**What to work on**
For the records below, the count of lines that hold "teacher" is required; give only that number.

══ Input data ══

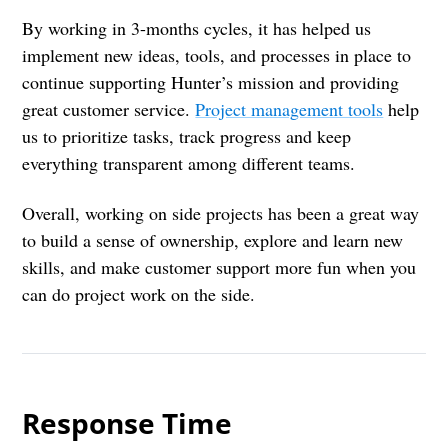
By working in 3-months cycles, it has helped us
implement new ideas, tools, and processes in place to
continue supporting Hunter’s mission and providing
great customer service.
Project management tools
help
us to prioritize tasks, track progress and keep
everything transparent among different teams.
Overall, working on side projects has been a great way
to build a sense of ownership, explore and learn new
skills, and make customer support more fun when you
can do project work on the side.
Response Time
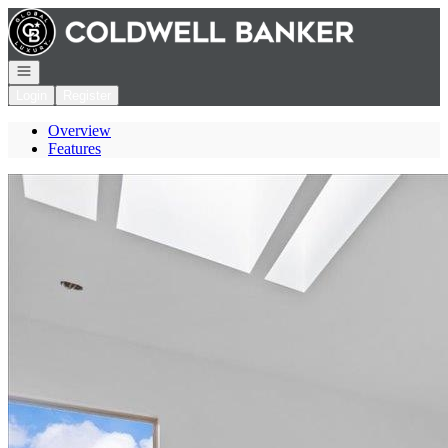
Go to: Homepage
Open navigation
Login
Register
Overview
Features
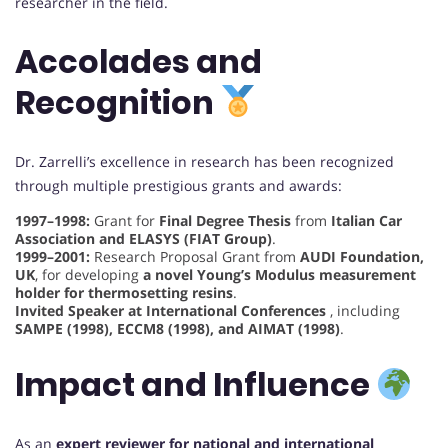
researcher in the field.
Accolades and
Recognition
Dr. Zarrelli’s excellence in research has been recognized
through multiple prestigious grants and awards:
1997–1998:
Grant for
Final Degree Thesis
from
Italian Car
Association and ELASYS (FIAT Group)
.
1999–2001:
Research Proposal Grant from
AUDI Foundation,
UK
, for developing
a novel Young’s Modulus measurement
holder for thermosetting resins
.
Invited Speaker at International Conferences
, including
SAMPE (1998), ECCM8 (1998), and AIMAT (1998)
.
Impact and Influence
As an
expert reviewer for national and international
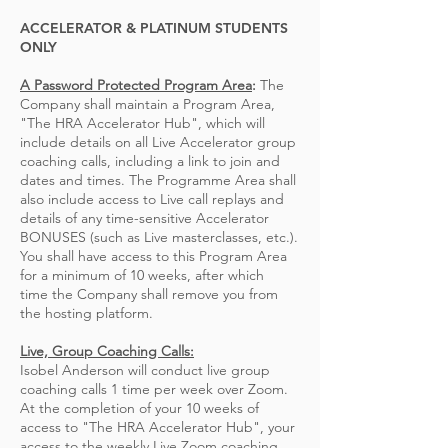
ACCELERATOR & PLATINUM STUDENTS
ONLY
A Password Protected Program Area
:
The
Company shall maintain a Program Area,
"The HRA Accelerator Hub", which will
include details
on all Live Accelerator group
coaching calls, including a link to join and
dates and times. The Programme Area shall
also include access to Live call replays and
details of any time-sensitive Accelerator
BONUSES (such as Live masterclasses, etc.).
You shall have access to this Program Area
for a minimum of 10 weeks, after which
time
the Company shall remove you from
the hosting platform
.
Live, Group Coaching Calls:
Isobel Anderson will conduct live group
coaching calls 1 time per week over Zoom.
At the completion of your 10 weeks of
access to "The HRA Accelerator Hub", your
access to the weekly Live Zoom coaching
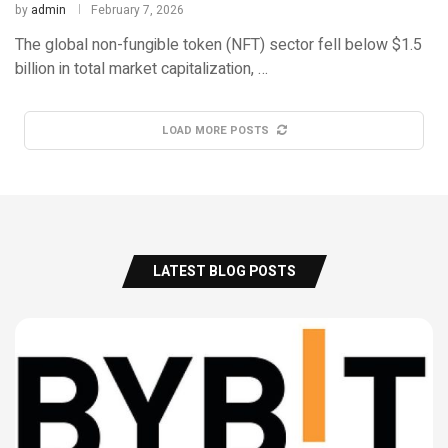
by
admin
February 7, 2026
The global non-fungible token (NFT) sector fell below $1.5
billion in total market capitalization, …
LOAD MORE POSTS
LATEST BLOG POSTS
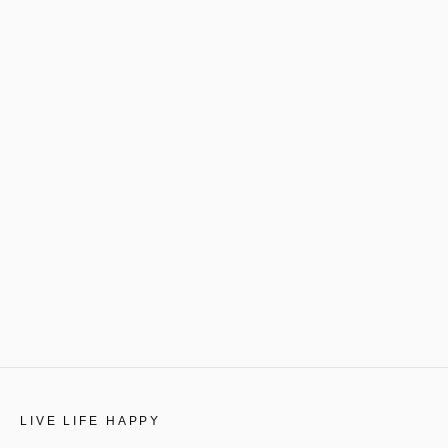
LIVE LIFE HAPPY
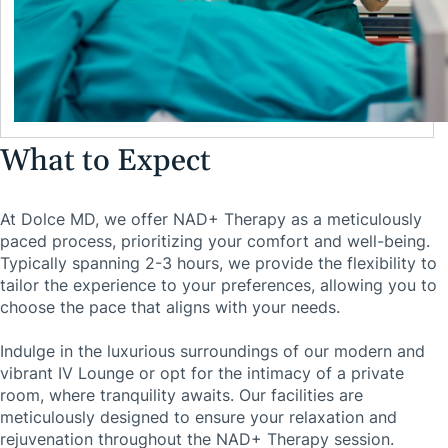
What to Expect
At Dolce MD, we offer NAD+ Therapy as a meticulously
paced process, prioritizing your comfort and well-being.
Typically spanning 2-3 hours, we provide the flexibility to
tailor the experience to your preferences, allowing you to
choose the pace that aligns with your needs.
Indulge in the luxurious surroundings of our modern and
vibrant IV Lounge or opt for the intimacy of a private
room, where tranquility awaits. Our facilities are
meticulously designed to ensure your relaxation and
rejuvenation throughout the NAD+ Therapy session.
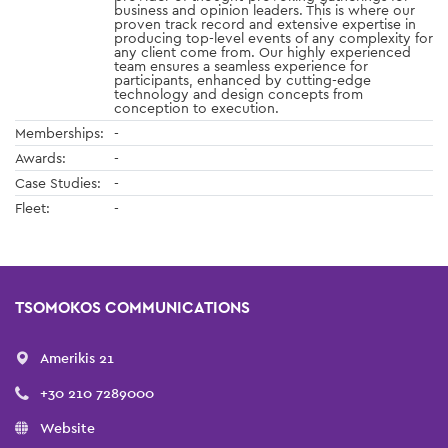
business and opinion leaders. This is where our
proven track record and extensive expertise in
producing top-level events of any complexity for
any client come from. Our highly experienced
team ensures a seamless experience for
participants, enhanced by cutting-edge
technology and design concepts from
conception to execution.
Memberships:
-
Awards:
-
Case Studies:
-
Fleet:
-
TSOMOKOS COMMUNICATIONS
Amerikis 21
+30 210 7289000
Website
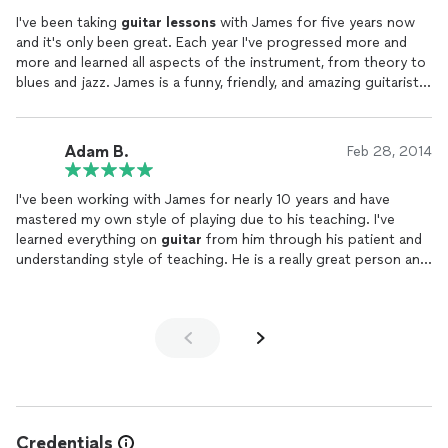
inspires confidence and a genuine love for playing. If you’re
I've been taking
guitar
lessons
with James for five years now
looking for a skilled, approachable, and dedicated
guitar
and it's only been great. Each year I've progressed more and
teacher, I can’t recommend James enough! :)
more and learned all aspects of the instrument, from theory to
blues and jazz. James is a funny, friendly, and amazing guitarist
who graduated at the top of his class. He is the best of the
best.
Adam B.
Feb 28, 2014
I've been working with James for nearly 10 years and have
mastered my own style of playing due to his teaching. I've
learned everything on
guitar
from him through his patient and
understanding style of teaching. He is a really great person and
guitar
teacher!
Credentials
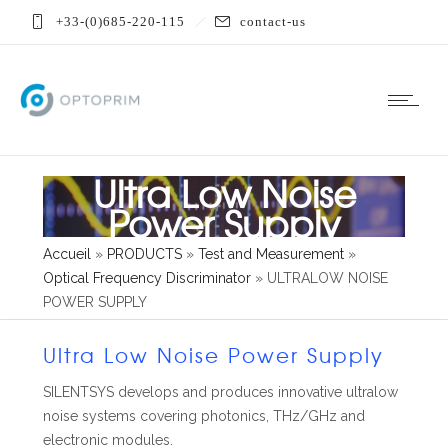
+33-(0)685-220-115
contact-us
Ultra Low Noise
Power Supply
Accueil
»
PRODUCTS
»
Test and Measurement
»
Optical Frequency Discriminator
»
ULTRALOW NOISE
POWER SUPPLY
Ultra Low Noise Power Supply
SILENTSYS develops and produces innovative ultralow
noise systems covering photonics, THz/GHz and
electronic modules.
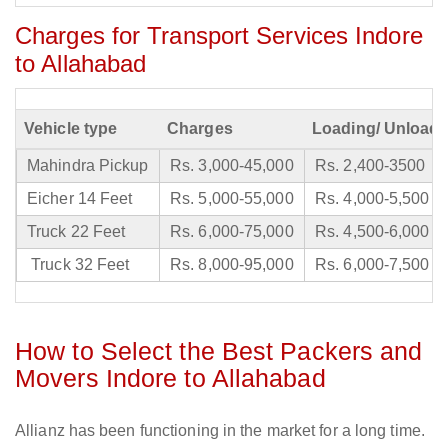
Charges for Transport Services Indore
to Allahabad
Vehicle type
Charges
Loading/ Unloadi
Mahindra Pickup
Rs. 3,000-45,000
Rs. 2,400-3500
Eicher 14 Feet
Rs. 5,000-55,000
Rs. 4,000-5,500
Truck 22 Feet
Rs. 6,000-75,000
Rs. 4,500-6,000
Truck 32 Feet
Rs. 8,000-95,000
Rs. 6,000-7,500
How to Select the Best Packers and
Movers Indore to Allahabad
Allianz has been functioning in the market for a long time.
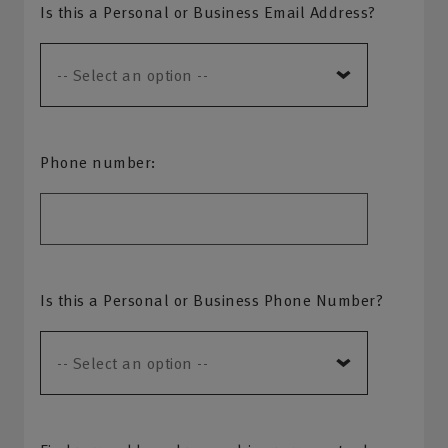
Is this a Personal or Business Email Address?
Phone number:
Is this a Personal or Business Phone Number?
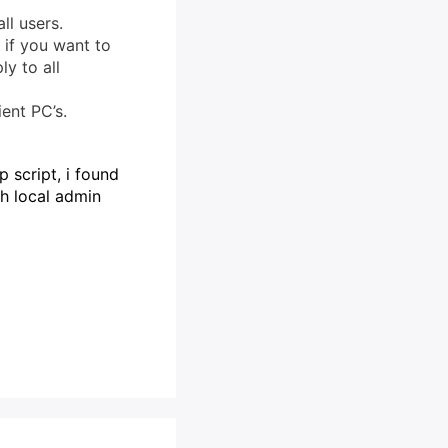
ll users.
 if you want to
ly to all
ent PC’s.
p script, i found
th local admin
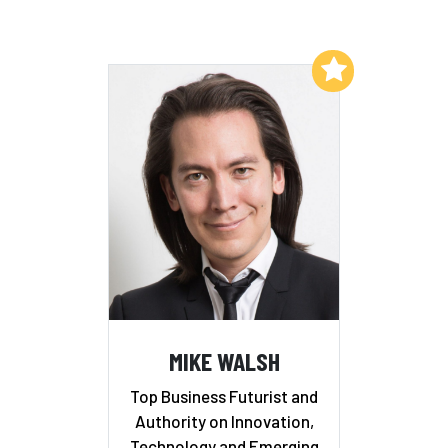
Add to My List
MIKE WALSH
Top Business Futurist and
Authority on Innovation,
Technology and Emerging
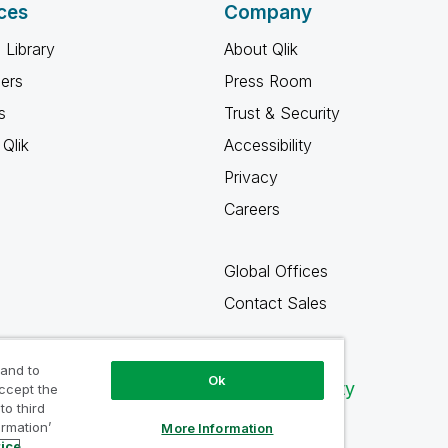
ces
Company
 Library
About Qlik
ners
Press Room
s
Trust & Security
Qlik
Accessibility
Privacy
Careers
Global Offices
Contact Sales
 and to
Ok
Qlik Community
accept the
to third
ormation’
More Information
tice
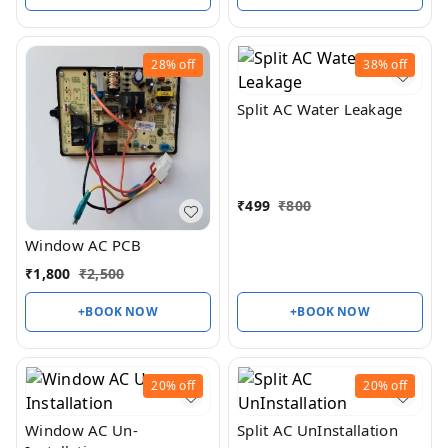
28%
off
38%
off
Split AC Water Leakage
₹
499
₹
800
Window AC PCB
₹
1,800
₹
2,500
+BOOK NOW
+BOOK NOW
20%
off
20%
off
Window AC Un-
Split AC UnInstallation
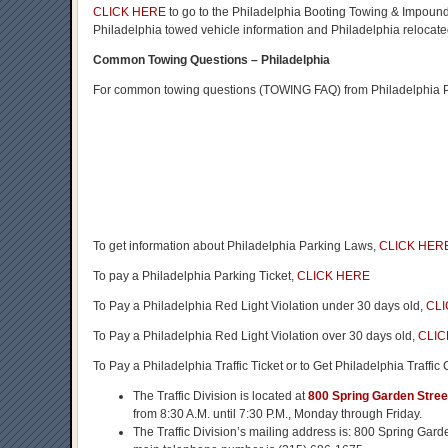
CLICK HERE
to go to the Philadelphia Booting Towing & Impound
Philadelphia towed vehicle information and Philadelphia relocated
Common Towing Questions – Philadelphia
For common towing questions (TOWING FAQ) from Philadelphia Pa
To get information about Philadelphia Parking Laws,
CLICK HER
To pay a Philadelphia Parking Ticket,
CLICK HERE
To Pay a Philadelphia Red Light Violation under 30 days old,
CLI
To Pay a Philadelphia Red Light Violation over 30 days old,
CLIC
To Pay a Philadelphia Traffic Ticket or to Get Philadelphia Traffic
The Traffic Division is located at
800 Spring Garden Stree
from 8:30 A.M. until 7:30 P.M., Monday through Friday.
The Traffic Division’s mailing address is: 800 Spring Gar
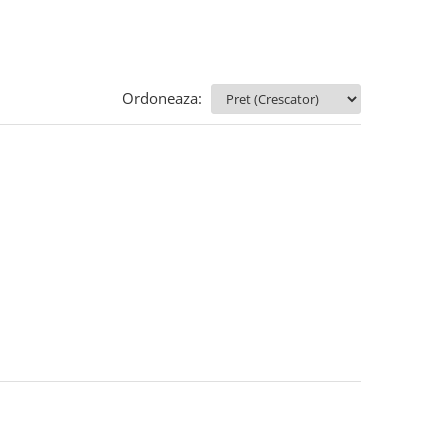
Ordoneaza:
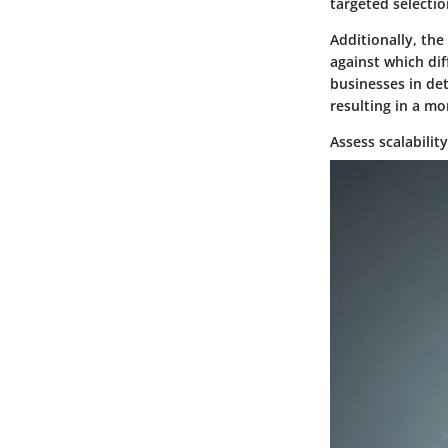
targeted selectio
Additionally, the
against which dif
businesses in det
resulting in a mo
Assess scalabilit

═══

**Exercise answer**
2